The allures of being a space pirate are many. Adventure, excitement, the ability to explore vast worlds, and incredible amounts of money are all there for the taking. What could be better than engaging in fierce fire fights, speeding through space, and living by your own rules? Sadly, however, the life of a space pirate is far more dangerous than the likes of The Guardians of the Galaxy let on. The Starjammers, a motley creu of spacefarers and warriors, are a prime example of incredibly dangerous the depths of the Marvel Universe truly are.
1995’s Starjammers (by Warren Ellis, Carlos Pacheco, and Cam Smith) is a four-issue miniseries following the exploits of the titular team. The Starjammers originally debuted in X-Men #104 (by Chris Claremont, Dave Cockrum, and Sam Grainger) and became a supporting team for the X-Men. While the team has changed over the years, Warren Ellis’ story featured Corsair, Hepzibah, Ch’od, Keeyah, and Raza. It began with a bang as a Shi’ar warship known as The Vengeful Wing chased The Starjammers to the Mother’s Ruin star system. Not amateurs by a long shot, The Starjammers evaded the Shi’ar by hiding on the skin of a nearby star. As The Starjammers returned to their base, it seemed as if life would continue on as it always had for the intergalactic pirates. But a lethal encounter with an unknown alien species plunged both The Starjammers and the Shi’ar into truly hazardous waters.

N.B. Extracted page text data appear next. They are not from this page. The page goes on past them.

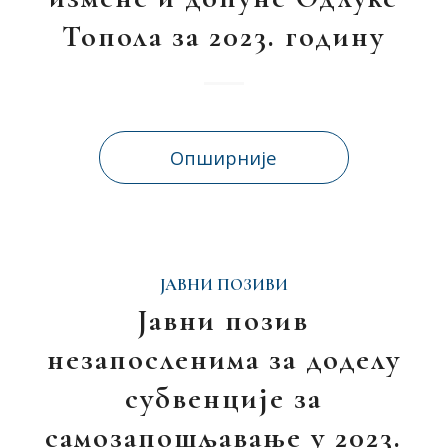
Топола за 2023. годину
Опширније
ЈАВНИ ПОЗИВИ
Јавни позив
незапосленима за доделу
субвенције за
самозапошљавање у 2023.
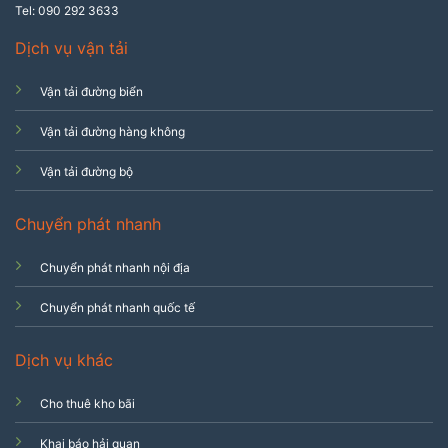
Tel: 090 292 3633
Dịch vụ vận tải
Vận tải đường biển
Vận tải đường hàng không
Vận tải đường bộ
Chuyển phát nhanh
Chuyển phát nhanh nội địa
Chuyển phát nhanh quốc tế
Dịch vụ khác
Cho thuê kho bãi
Khai báo hải quan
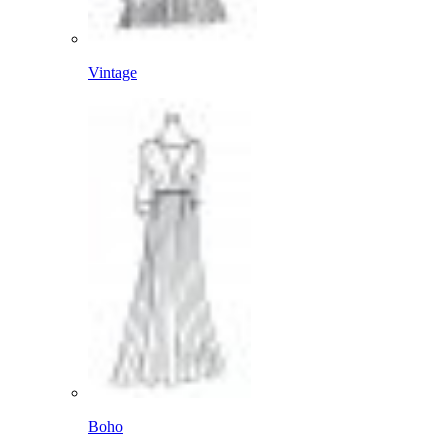
Vintage
Boho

The X-Men’s Starjammers Faced The Shi’ar And A Dangerous Alien Race
Known as The Uncreated, the aliens began to destroy entire planets within the Shi’ar empire. Chandilar, the Shi’ar home planet, was in the sights of The Uncreated, which forced Lilandra, Empress of the Shi’ar, to mobilize her people to war. Forced into the conflict entirely against their will, The Starjammers come face to face with both a mobilized Shi’ar army and The Uncreated. As The Starjammers learned more about the destructive aliens, Corsair was left to make an impossibly difficult choice. As The Shi’ar readied themselves to engage The Uncreated, Corsair ordered The Starjammers to emit a massive projection of The Uncreated’s god.
The shock of seeing the entity propelled the aliens to taking their own lives, thus ending the conflict before it began. Corsair spoke with Lilandra and convinced her to leave The Starjammers, as well as the neighboring planet, alone. The story presented within Starjammers does a fantastic job at showing just how truly unpredictable and dangerous life amongst the stars truly is. Life can be ended within a second, without warning, by creatures no one had ever seen before. A single decision can save or destroy an entire planet’s worth of people. A single wrong move can result in catastrophic consequences, with the possibility of interplanetary war hanging in the balance.

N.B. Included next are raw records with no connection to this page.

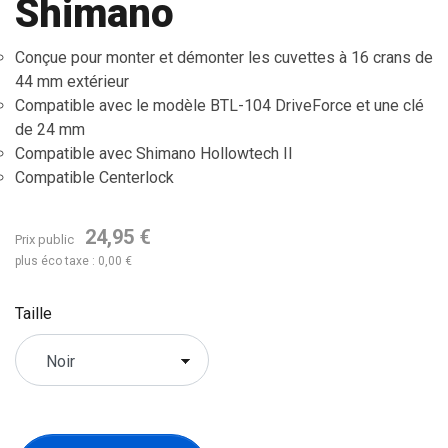
Shimano
Conçue pour monter et démonter les cuvettes à 16 crans de
44 mm extérieur
Compatible avec le modèle BTL-104 DriveForce et une clé
de 24 mm
Compatible avec Shimano Hollowtech II
Compatible Centerlock
24,95 €
Prix public
plus éco taxe : 0,00 €
Taille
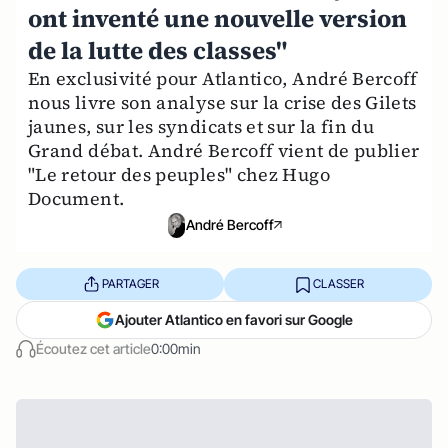
ont inventé une nouvelle version
de la lutte des classes"
En exclusivité pour Atlantico, André Bercoff
nous livre son analyse sur la crise des Gilets
jaunes, sur les syndicats et sur la fin du
Grand débat. André Bercoff vient de publier
"Le retour des peuples" chez Hugo
Document.
André Bercoff
PARTAGER
CLASSER
Ajouter Atlantico en favori sur Google
Écoutez cet article
0:00min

The X-men’s Starjammers Provide a More Realistic View of Life in Space
It is common knowledge that the Marvel Universe is populated with beings such as the Kree, the Skrulls, Galactus, Annihilus, and more, proving it to be a terrifying place to live. But while large-scale conflicts are fairly uncommon, it’s the utter unpredictability that Starjammers highlights that sheds light on the actual danger of living deep in space. Living as a space pirate requires a greater knowledge of battle tactics and political diplomacy than many would consider. Facing every problem head-on with guns blazing is a short path to an early grave, an issue Corsair foresaw when he had Hepzibah’s weapon systems disabled without her knowledge. If she had opened fire against the Shi’ar there was no telling the repercussions that action would have created.
The Guardians of the Galaxy depict life in space as madcap party punctuated with bouts of bankruptcy and high-octane action. While these aren’t inherently inaccurate, Starjammers portrays a much more grounded representation of life in space. It’s a surprisingly intricate story, more hard science fiction than lighthearted superheroics, but one certainly worth the price of admission. As tempting as it may be to live among the stars, all things considered, living a safe and simple terrestrial life isn’t quite so bad.